On the Studio Residence web page, select Import & put together knowledge visually. Alternatively, on the File drop-down, select New, then select SageMaker Information Wrangler Move.

Creating a brand new movement can take a couple of minutes.

On the Import knowledge web page, select Create connection.
Select Snowflake from the listing of information sources.
For Authentication methodology, select OAuth.

When you don’t see OAuth, confirm the previous Lifecycle Configuration steps.

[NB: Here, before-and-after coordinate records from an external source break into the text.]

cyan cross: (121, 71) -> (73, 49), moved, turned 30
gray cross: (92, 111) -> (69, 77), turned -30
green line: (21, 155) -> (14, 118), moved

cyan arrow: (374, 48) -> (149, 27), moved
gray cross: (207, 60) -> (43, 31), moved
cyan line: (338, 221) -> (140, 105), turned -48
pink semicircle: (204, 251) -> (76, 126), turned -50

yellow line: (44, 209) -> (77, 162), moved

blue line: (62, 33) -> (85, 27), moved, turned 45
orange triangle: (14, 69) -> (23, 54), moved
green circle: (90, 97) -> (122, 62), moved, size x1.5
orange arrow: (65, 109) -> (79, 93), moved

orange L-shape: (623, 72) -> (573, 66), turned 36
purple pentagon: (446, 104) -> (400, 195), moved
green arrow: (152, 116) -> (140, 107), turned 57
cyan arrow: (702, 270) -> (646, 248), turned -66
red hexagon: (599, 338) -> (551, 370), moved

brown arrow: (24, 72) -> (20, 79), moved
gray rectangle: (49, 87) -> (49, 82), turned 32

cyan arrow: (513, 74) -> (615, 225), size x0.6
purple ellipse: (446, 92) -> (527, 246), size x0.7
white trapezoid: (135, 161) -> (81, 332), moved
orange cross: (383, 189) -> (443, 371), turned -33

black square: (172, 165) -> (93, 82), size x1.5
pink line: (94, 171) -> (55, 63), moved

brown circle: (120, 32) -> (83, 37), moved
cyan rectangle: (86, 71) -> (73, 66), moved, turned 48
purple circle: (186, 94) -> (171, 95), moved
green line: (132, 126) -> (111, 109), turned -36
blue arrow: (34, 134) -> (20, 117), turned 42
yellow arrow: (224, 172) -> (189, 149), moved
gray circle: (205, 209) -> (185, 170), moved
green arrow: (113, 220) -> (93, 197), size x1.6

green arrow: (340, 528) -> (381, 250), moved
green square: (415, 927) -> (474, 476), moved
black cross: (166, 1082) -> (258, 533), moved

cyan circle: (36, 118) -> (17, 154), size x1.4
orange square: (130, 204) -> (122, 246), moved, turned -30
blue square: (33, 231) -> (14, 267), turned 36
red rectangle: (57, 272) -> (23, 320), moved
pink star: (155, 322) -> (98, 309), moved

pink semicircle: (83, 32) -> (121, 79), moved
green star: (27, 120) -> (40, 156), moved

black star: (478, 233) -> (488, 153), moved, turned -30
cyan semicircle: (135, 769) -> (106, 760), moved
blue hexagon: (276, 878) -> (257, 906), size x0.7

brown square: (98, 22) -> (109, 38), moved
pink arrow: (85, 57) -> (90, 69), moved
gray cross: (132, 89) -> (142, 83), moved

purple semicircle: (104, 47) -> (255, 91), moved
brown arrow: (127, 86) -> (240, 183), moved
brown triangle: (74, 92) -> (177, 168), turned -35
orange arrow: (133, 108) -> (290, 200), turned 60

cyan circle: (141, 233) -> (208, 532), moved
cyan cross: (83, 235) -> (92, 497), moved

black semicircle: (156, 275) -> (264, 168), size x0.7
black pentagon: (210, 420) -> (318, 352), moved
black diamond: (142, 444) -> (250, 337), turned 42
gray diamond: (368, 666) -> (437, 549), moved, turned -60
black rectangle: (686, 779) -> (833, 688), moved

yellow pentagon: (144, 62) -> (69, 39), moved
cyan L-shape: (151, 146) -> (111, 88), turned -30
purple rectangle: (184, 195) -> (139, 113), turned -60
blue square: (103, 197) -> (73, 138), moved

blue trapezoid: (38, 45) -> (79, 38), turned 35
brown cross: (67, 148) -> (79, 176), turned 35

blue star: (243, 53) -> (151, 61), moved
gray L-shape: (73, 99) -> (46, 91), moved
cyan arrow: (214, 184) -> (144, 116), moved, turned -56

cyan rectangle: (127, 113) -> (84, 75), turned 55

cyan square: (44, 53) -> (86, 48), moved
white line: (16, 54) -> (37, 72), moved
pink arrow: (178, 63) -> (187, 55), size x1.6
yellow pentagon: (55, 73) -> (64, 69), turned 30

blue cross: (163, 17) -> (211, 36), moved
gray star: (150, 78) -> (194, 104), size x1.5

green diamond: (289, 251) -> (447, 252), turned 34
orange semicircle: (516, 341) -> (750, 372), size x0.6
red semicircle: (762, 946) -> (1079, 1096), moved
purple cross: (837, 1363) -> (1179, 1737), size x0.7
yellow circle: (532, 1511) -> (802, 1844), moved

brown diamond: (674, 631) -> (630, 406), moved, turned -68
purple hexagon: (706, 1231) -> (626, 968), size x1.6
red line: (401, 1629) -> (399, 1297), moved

Enter particulars for Snowflake account title and Storage integration.
Ener a connection title and select Join.

You’re redirected to an IdP authentication web page. For this instance, we’re utilizing Okta.

Enter your person title and password, then select Check in.

After the authentication is profitable, you’re redirected to the Studio knowledge movement web page.

On the Import knowledge from Snowflake web page, browse the database objects, or run a question for the focused knowledge.
Within the question editor, enter a question and preview the outcomes.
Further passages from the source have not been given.